Israel has taken a nuanced approach to the conflict in Ukraine because of what Israeli officials describe as Israel’s de-facto border with Russia due to Russia’s military presence in Syria. So far, that has meant that Israel’s support to Ukraine has largely consisted of humanitarian and non-lethal aid, including helmets and flak jackets.

During Israeli Foreign Minister Eli Cohen’s visit to Ukraine in February, Ukraine repeated its request for Israeli air defense technology to counter Russian missile and drone attacks.

“Israel is well aware of our list of military needs, it was handed over to the previous government, it was handed over to this government. We will wait for the adoption of appropriate decisions. First of all, it is about protecting the Ukrainian sky,” Ukrainian Foreign Minister Dmytro Kuleba said.

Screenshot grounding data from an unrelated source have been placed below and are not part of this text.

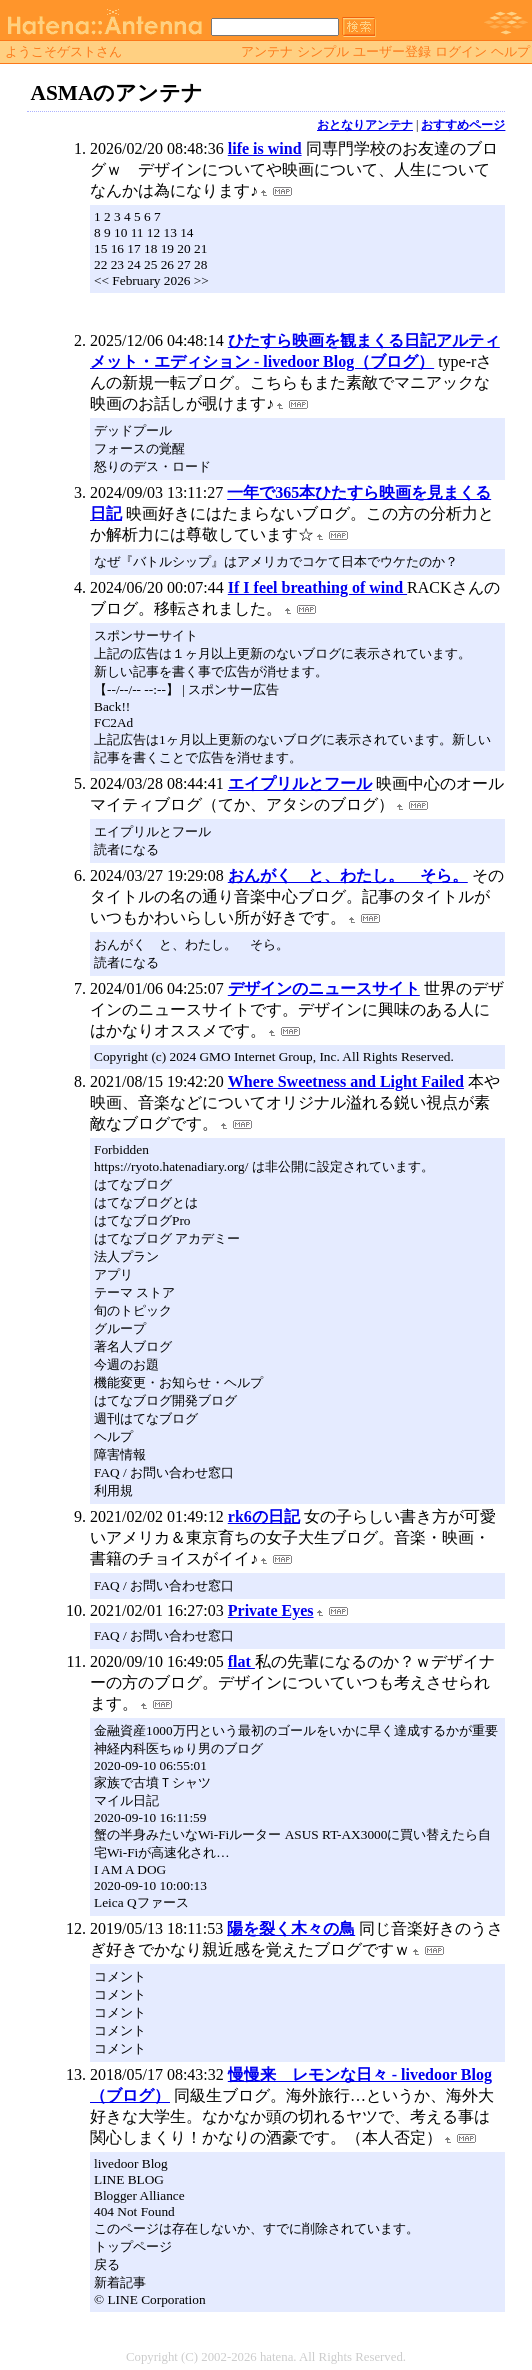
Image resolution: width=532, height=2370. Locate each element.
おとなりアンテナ (365, 125)
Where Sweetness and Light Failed (346, 1081)
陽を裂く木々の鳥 (291, 1928)
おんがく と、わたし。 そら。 (348, 875)
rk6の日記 (264, 1516)
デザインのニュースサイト (324, 988)
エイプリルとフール (300, 783)
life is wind (265, 148)
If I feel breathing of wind (317, 587)
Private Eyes (271, 1610)
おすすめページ (463, 125)
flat (241, 1661)
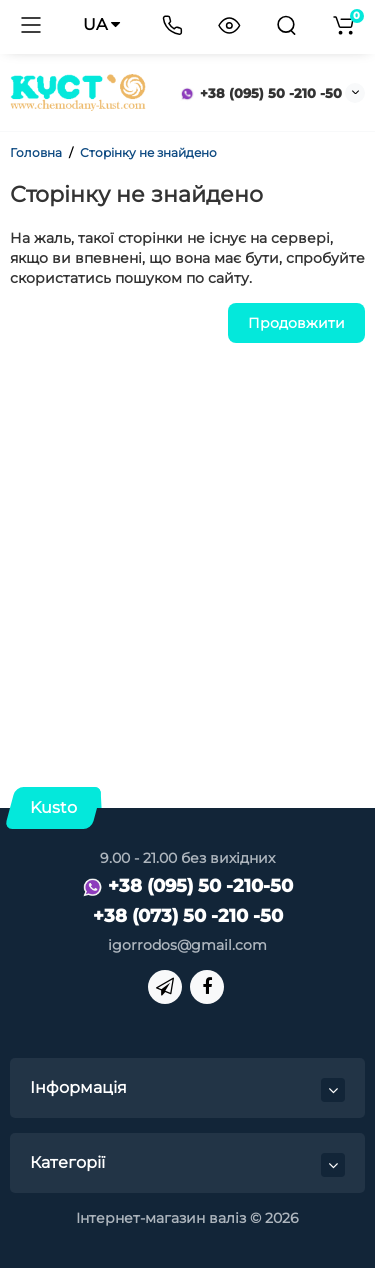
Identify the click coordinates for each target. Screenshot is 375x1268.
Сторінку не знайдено (148, 152)
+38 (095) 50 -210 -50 (261, 93)
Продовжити (296, 323)
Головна (36, 152)
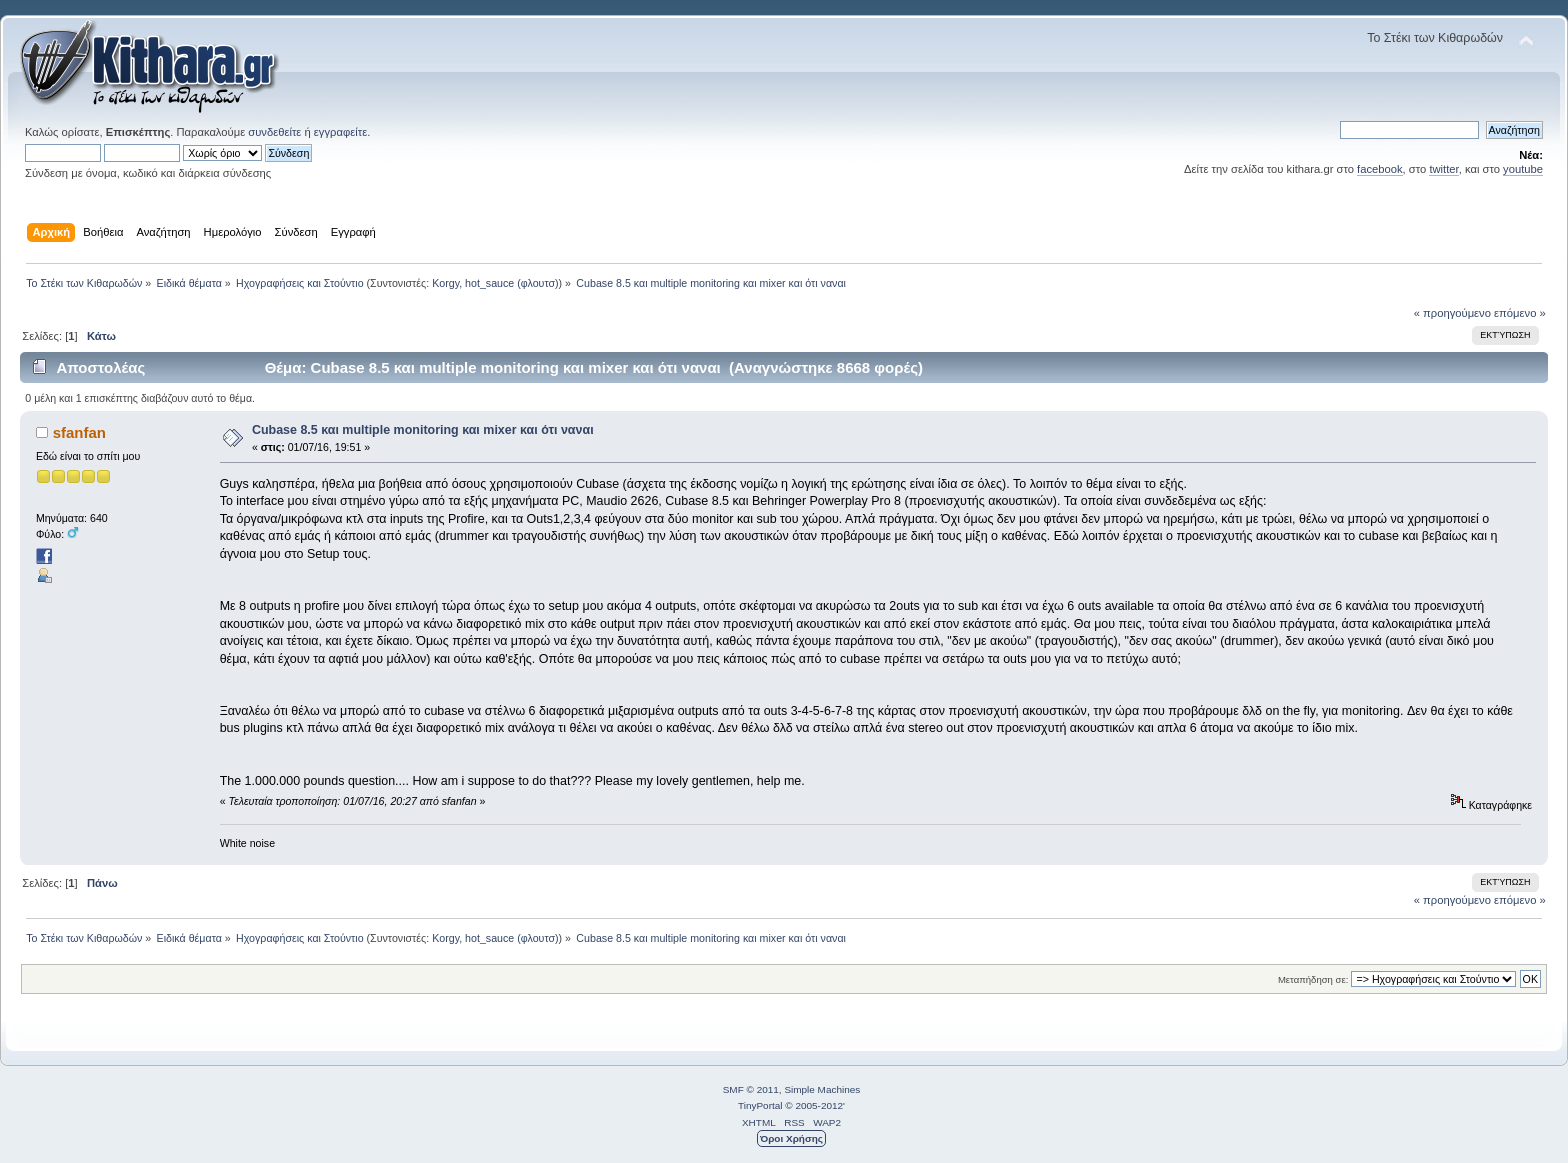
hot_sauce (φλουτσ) (512, 283)
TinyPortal (760, 1105)
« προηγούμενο (1452, 313)
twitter (1443, 169)
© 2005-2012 (814, 1105)
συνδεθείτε (274, 132)
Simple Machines (822, 1089)
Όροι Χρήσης (791, 1138)
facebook (1380, 169)
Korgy (445, 283)
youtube (1523, 169)
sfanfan (79, 432)
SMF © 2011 (751, 1089)
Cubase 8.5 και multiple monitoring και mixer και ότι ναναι (423, 430)
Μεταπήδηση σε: (1313, 979)
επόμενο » (1520, 313)
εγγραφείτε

Asked by The Algemeiner about Iran’s role in the conflict, Markarova said that she was grateful for American assistance in sanctioning Iran for its arms shipments to Russia.

“We are cooperating very closely with our American colleagues, providing them with all the information and we will continue doing so to strengthen sanctions against Russia, to strengthen sanctions against Iran and Belarus, but also anyone who’s helping them to procure the parts in order to produce drones,” she said. “We have to double down on sanctions and we have to send a very clear message that it’s not okay […] to participate in the war crimes that Russia is conducting in Ukraine.”

Markarova also addressed concerns that support for the Ukrainian war effort might be ebbing among Republicans, including Florida Governor Ron DeSantis’ comment that described the war as “a territorial dispute.”

“Frankly, I just don’t see a decrease,” Markarova said. “We have very strong support in the House from both parties.”

She added that DeSantis’ more recent comments in which he said that Putin was a “war criminal” who should be “held accountable” and his record of support for Ukraine in Congress were a clear indication of his views on the conflict.

At the conclusion of her prepared remarks at AJC’s seder, Markarova cited Elie Wiesel’s views on Passover as inspiration for Ukraine’s struggle.

“He loved Passover because it’s a cry against indifference and a cry for compassion,” she said. “I would like to thank you for your cry against indifference, and I would like to thank you for your compassion. With this, and with our devotion to freedom, we will win, together.”